(Document structure recognition data)

= = =

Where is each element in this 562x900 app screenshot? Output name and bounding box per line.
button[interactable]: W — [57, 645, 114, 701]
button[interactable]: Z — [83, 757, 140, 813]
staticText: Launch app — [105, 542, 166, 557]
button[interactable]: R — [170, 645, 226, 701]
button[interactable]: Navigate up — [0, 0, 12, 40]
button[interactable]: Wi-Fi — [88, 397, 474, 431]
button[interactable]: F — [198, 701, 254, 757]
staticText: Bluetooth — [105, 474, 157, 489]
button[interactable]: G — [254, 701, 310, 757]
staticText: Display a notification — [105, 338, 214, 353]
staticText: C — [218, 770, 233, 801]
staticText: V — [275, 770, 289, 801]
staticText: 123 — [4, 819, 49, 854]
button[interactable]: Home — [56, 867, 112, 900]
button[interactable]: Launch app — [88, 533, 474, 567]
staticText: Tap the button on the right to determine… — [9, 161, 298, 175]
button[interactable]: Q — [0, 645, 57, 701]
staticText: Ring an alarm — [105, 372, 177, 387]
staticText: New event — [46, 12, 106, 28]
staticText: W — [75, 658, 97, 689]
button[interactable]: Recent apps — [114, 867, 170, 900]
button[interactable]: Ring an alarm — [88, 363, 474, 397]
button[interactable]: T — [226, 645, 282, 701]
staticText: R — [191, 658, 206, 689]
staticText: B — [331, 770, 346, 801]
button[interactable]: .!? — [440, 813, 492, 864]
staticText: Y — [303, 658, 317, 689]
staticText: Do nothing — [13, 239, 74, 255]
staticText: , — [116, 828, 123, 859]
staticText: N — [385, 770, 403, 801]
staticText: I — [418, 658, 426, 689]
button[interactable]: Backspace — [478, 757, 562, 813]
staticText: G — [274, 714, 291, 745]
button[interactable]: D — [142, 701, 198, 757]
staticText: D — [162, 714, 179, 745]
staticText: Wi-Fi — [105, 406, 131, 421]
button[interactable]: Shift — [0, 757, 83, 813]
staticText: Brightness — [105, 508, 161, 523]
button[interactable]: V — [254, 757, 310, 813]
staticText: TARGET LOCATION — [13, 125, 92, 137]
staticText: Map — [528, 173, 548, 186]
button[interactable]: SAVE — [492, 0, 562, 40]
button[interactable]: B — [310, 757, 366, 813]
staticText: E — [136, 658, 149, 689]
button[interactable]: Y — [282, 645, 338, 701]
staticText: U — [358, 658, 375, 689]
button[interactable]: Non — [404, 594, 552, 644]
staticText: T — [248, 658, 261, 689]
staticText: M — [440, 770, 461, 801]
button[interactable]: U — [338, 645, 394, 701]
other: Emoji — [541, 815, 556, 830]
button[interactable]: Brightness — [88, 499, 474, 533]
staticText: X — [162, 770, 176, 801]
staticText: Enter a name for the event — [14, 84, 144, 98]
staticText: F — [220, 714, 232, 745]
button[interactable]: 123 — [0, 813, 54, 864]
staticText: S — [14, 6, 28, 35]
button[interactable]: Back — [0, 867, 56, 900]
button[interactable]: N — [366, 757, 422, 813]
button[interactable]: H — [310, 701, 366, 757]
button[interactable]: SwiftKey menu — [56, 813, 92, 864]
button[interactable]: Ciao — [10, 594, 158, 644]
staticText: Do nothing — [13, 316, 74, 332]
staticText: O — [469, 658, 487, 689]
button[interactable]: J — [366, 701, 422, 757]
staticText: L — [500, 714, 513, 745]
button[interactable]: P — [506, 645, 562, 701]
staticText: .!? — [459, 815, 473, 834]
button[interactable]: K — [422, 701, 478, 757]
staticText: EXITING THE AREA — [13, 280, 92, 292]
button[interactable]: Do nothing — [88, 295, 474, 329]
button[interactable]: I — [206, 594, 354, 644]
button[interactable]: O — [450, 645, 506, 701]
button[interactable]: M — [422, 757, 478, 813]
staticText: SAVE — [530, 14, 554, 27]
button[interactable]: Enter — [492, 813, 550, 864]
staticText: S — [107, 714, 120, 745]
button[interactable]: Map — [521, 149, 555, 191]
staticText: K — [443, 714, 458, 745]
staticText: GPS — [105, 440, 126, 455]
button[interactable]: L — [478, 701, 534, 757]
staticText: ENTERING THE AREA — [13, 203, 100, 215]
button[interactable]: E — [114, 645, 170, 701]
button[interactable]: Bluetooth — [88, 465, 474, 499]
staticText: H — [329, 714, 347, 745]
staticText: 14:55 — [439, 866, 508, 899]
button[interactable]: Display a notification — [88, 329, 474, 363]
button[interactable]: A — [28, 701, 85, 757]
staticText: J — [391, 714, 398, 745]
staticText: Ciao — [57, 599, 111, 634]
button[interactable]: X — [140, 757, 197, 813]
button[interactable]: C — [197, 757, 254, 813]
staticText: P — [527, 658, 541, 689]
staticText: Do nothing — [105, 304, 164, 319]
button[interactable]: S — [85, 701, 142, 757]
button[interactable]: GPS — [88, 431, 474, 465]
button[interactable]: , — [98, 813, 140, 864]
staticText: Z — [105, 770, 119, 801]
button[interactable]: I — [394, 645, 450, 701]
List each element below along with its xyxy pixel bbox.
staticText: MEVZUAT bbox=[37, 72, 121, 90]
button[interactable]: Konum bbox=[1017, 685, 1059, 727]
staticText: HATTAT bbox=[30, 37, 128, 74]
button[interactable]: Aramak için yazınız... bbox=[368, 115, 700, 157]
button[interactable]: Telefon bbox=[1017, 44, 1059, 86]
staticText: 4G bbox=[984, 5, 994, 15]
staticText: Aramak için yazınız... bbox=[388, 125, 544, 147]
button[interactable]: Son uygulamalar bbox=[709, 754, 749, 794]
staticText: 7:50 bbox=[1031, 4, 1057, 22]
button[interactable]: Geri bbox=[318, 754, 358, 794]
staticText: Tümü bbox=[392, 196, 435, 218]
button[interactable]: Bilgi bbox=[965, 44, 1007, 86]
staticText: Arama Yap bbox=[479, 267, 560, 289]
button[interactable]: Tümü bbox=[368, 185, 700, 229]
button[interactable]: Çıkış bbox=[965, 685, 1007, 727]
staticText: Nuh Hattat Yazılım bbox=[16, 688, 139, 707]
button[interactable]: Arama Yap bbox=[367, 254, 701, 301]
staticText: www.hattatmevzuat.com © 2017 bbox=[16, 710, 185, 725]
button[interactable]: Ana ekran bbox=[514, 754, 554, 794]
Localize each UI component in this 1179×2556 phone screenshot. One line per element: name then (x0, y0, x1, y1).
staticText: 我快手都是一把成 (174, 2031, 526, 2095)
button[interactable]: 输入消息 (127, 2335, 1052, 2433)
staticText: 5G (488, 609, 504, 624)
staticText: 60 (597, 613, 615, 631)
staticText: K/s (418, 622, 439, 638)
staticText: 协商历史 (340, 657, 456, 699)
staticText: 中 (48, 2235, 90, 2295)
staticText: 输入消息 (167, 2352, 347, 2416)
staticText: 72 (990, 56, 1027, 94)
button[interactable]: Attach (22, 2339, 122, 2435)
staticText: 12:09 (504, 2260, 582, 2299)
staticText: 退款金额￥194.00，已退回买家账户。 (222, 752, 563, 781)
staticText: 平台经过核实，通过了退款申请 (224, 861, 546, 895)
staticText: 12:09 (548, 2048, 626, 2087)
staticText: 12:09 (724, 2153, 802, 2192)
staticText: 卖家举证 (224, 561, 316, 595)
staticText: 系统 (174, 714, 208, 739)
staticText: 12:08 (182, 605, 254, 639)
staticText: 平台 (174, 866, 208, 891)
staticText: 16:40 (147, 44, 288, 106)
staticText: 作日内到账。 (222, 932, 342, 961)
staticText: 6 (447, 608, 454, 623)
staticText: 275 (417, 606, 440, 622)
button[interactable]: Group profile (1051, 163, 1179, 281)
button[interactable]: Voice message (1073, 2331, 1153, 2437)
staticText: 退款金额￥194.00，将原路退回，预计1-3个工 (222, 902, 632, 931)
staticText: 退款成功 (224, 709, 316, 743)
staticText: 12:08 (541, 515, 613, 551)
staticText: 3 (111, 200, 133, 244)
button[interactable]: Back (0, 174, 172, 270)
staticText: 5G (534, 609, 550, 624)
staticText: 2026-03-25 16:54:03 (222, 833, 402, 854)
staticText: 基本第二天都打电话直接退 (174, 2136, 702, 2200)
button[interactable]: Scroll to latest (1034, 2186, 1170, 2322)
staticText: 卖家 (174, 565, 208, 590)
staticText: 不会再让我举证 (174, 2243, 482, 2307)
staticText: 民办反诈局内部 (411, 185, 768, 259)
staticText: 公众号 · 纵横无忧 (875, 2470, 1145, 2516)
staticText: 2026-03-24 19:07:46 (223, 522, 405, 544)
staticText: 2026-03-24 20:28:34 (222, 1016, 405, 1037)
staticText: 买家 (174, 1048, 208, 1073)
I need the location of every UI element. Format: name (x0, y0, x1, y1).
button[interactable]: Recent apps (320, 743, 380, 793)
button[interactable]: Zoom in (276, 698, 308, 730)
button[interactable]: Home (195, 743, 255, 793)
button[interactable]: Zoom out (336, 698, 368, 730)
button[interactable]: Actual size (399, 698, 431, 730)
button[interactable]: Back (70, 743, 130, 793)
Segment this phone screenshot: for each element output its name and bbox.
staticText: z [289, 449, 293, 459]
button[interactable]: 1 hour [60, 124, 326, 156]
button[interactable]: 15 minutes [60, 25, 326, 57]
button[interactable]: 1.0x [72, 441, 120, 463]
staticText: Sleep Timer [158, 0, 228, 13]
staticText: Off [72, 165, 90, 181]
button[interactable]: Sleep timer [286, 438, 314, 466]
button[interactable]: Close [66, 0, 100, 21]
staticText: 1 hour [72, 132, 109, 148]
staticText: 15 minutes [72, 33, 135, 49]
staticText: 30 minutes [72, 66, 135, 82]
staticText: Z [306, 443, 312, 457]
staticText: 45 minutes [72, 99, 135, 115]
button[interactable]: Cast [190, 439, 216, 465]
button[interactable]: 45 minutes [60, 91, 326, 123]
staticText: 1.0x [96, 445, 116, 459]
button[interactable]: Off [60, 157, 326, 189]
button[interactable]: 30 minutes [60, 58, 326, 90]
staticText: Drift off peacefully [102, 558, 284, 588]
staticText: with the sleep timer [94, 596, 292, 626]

= = =

**Work request**
Every line above in which the word "element" occurs needs to be copied.

**Output below**
Where is each element in this 562x900 app screenshot? Output name and bounding box per line.
List each element below along with its xyxy pixel bbox.
Localize each UI component in this 1179×2556 phone screenshot. One line per element: name then (x0, y0, x1, y1).
I need the location of every UI element. Format: name (x0, y0, x1, y1).
Segment this phone screenshot: for each element output its name and bbox.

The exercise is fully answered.